> Problem description:
Take the data below and copy exactly the lines starting at the one with "FRANCE FLEURS DEUIL.com" and finishing at the one with "INFORMATIONS", both included.

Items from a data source
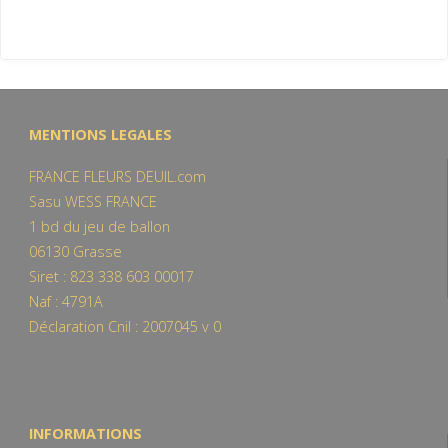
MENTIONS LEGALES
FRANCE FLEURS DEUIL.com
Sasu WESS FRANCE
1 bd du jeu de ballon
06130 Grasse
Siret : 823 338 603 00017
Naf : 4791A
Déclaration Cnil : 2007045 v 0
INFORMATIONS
...
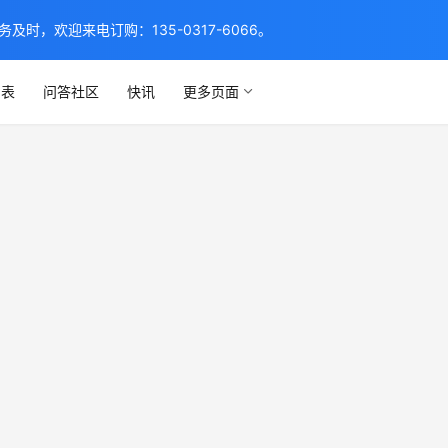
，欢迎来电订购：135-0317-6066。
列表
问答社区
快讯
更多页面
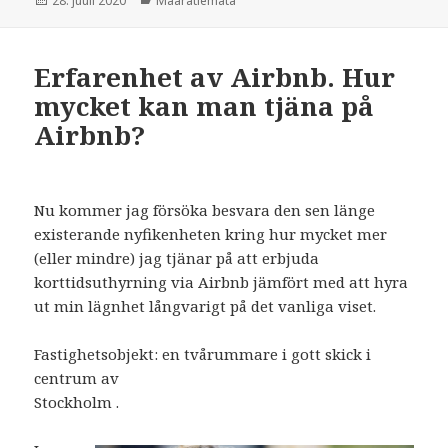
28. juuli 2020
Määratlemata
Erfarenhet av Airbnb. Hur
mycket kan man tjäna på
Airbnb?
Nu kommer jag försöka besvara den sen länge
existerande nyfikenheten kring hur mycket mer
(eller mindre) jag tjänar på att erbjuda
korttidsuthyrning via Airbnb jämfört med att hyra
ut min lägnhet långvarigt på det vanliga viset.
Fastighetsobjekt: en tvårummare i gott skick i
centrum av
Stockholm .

> The answer:
FRANCE FLEURS DEUIL.com
Sasu WESS FRANCE
1 bd du jeu de ballon
06130 Grasse
Siret : 823 338 603 00017
Naf : 4791A
Déclaration Cnil : 2007045 v 0
INFORMATIONS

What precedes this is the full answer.